Usually at this juncture, with so much unclear about Wednesday’s game, one might look back to the first leg and see what insights we could gleam from that. And yet Real Madrid’s performance was so astonishingly bizarre that perhaps all we can conclude is that they won’t do it again. Carlo Ancelotti, the grand old duke of European football, seemed to have been completely discombobulated by the absence of away goals from this season’s Champions League. Perhaps he misread the new rules and came to the conclusion that whichever team scores the fewest in their road game goes through to the quarterfinals. How else to explain a game plan that seemed to encompass a mass retreat to the Madrid penalty area?

Featured Game | Real Madrid vs. PSG

Even if the draw was swept away from The Meringues by a moment of Mbappe magic, a one-goal deficit is not too great a task for Real Madrid to overturn.

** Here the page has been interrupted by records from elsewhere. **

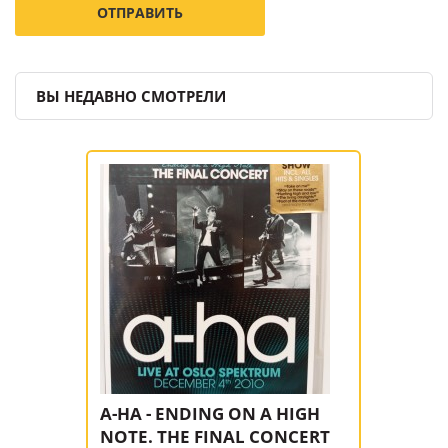
ВЫ НЕДАВНО СМОТРЕЛИ
A-HA - ENDING ON A HIGH
NOTE. THE FINAL CONCERT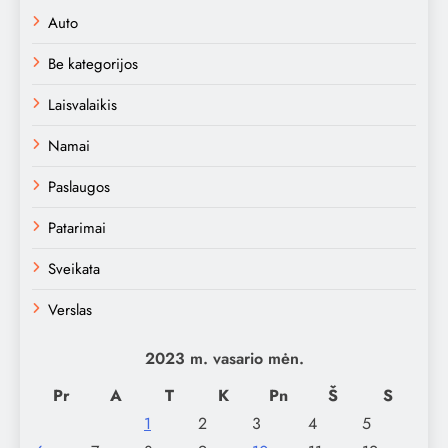
Auto
Be kategorijos
Laisvalaikis
Namai
Paslaugos
Patarimai
Sveikata
Verslas
2023 m. vasario mėn.
Pr
A
T
K
Pn
Š
S
1
2
3
4
5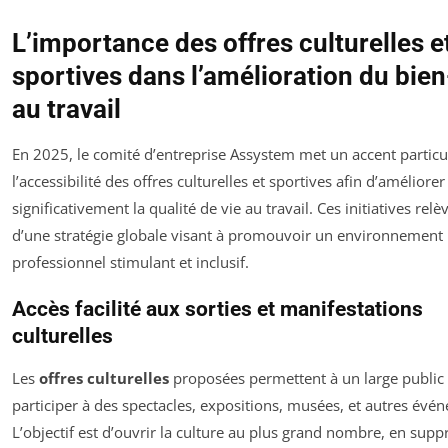
L’importance des offres culturelles e
sportives dans l’amélioration du bien
au travail
En 2025, le comité d’entreprise Assystem met un accent particul
l’accessibilité des offres culturelles et sportives afin d’améliorer
significativement la qualité de vie au travail. Ces initiatives relè
d’une stratégie globale visant à promouvoir un environnement
professionnel stimulant et inclusif.
Accès facilité aux sorties et manifestations
culturelles
Les
offres culturelles
proposées permettent à un large public
participer à des spectacles, expositions, musées, et autres évé
L’objectif est d’ouvrir la culture au plus grand nombre, en sup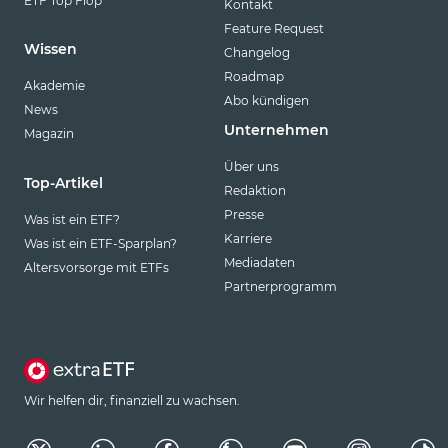
ETF Top Flop
Kontakt
Feature Request
Wissen
Changelog
Roadmap
Akademie
Abo kündigen
News
Unternehmen
Magazin
Über uns
Top-Artikel
Redaktion
Presse
Was ist ein ETF?
Karriere
Was ist ein ETF-Sparplan?
Mediadaten
Altersvorsorge mit ETFs
Partnerprogramm
Wir helfen dir, finanziell zu wachsen.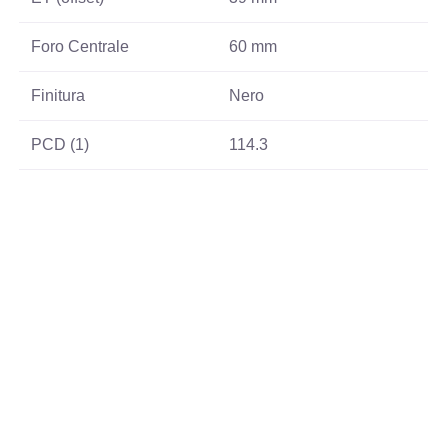
Foro Centrale
60 mm
Finitura
Nero
PCD (1)
114.3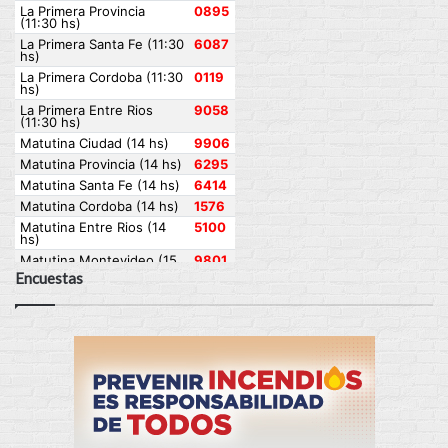
Encuestas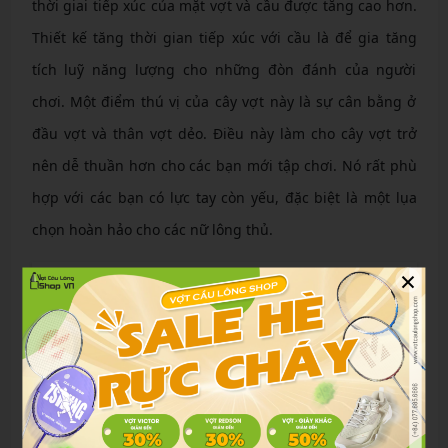
thời giai tiếp xúc của mặt vợt và cầu được tăng cao hơn.
Thiết kế tăng thời gian tiếp xúc với cầu là để gia tăng
tích luỹ năng lượng cho những đòn đánh của người
chơi. Một điểm thú vị của cây vợt này là sự cân bằng ở
đầu vợt và thân vợt dẻo. Điều này làm cho cây vợt trở
nên dễ thuần hơn cho các bạn mới tập chơi. Nó rất phù
hợp với các bạn có lực tay còn yếu, đặc biệt là một lụa
chọn hoàn hảo cho các nữ lông thủ.
×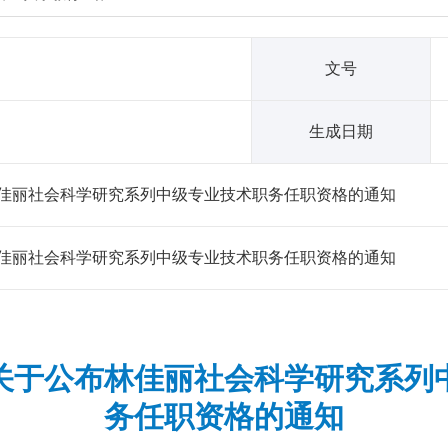
文号
生成日期
佳丽社会科学研究系列中级专业技术职务任职资格的通知
佳丽社会科学研究系列中级专业技术职务任职资格的通知
关于公布林佳丽社会科学研究系列
务任职资格的通知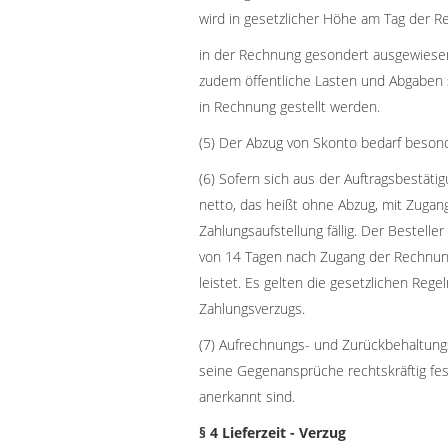
wird in gesetzlicher Höhe am Tag der R
in der Rechnung gesondert ausgewiesen.
zudem öffentliche Lasten und Abgaben s
in Rechnung gestellt werden.
(5) Der Abzug von Skonto bedarf beson
(6) Sofern sich aus der Auftragsbestätig
netto, das heißt ohne Abzug, mit Zugan
Zahlungsaufstellung fällig. Der Bestelle
von 14 Tagen nach Zugang der Rechnung
leistet. Es gelten die gesetzlichen Rege
Zahlungsverzugs.
(7) Aufrechnungs- und Zurückbehaltun
seine Gegenansprüche rechtskräftig fest
anerkannt sind.
§ 4 Lieferzeit - Verzug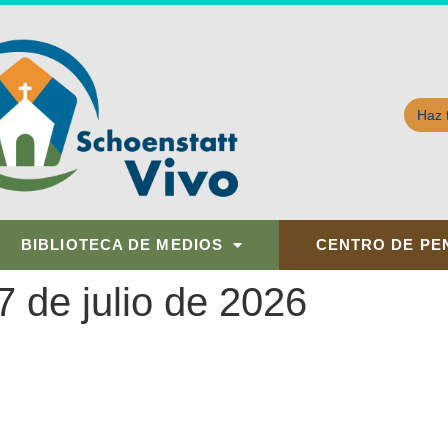
Haz 
BIBLIOTECA DE MEDIOS
CENTRO DE PE
 de julio de 2026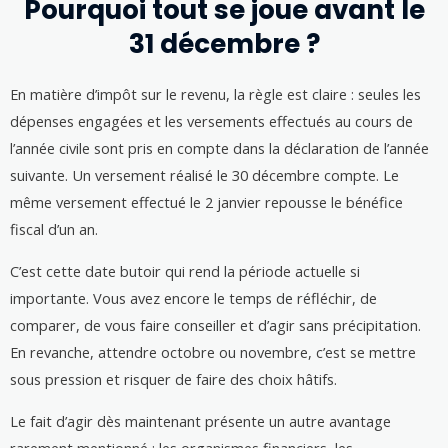
Pourquoi tout se joue avant le
31 décembre ?
En matière d’impôt sur le revenu, la règle est claire : seules les
dépenses engagées et les versements effectués au cours de
l’année civile sont pris en compte dans la déclaration de l’année
suivante. Un versement réalisé le 30 décembre compte. Le
même versement effectué le 2 janvier repousse le bénéfice
fiscal d’un an.
C’est cette date butoir qui rend la période actuelle si
importante. Vous avez encore le temps de réfléchir, de
comparer, de vous faire conseiller et d’agir sans précipitation.
En revanche, attendre octobre ou novembre, c’est se mettre
sous pression et risquer de faire des choix hâtifs.
Le fait d’agir dès maintenant présente un autre avantage
rarement mentionné : les organismes financiers, les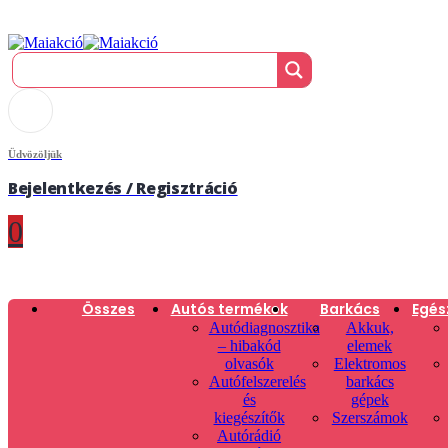
Üdvözöljük
Bejelentkezés / Regisztráció
0
Összes
Autós termékek
Barkács
Egés
Autódiagnosztika
Akkuk,
– hibakód
elemek
olvasók
Elektromos
Autófelszerelés
barkács
és
gépek
kiegészítők
Szerszámok
Autórádió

They have scored eight goals in three games since then, including an impressive thumping of Real Sociedad over the weekend. There is clearly talent there to win almost any Champions League tie, but the key figures who have parted over the last few years took with them Madrid’s sense of inevitability; when Sergio Ramos and Cristiano Ronaldo, in particular, were in this team, you believed that no deficit was beyond them.

Instead, what this tie has is perhaps the greatest sense of unknowability about this tie. A resounding win seems plausible for any team that includes Neymar and Lionel Messi but would you be shocked if PSG blew it all?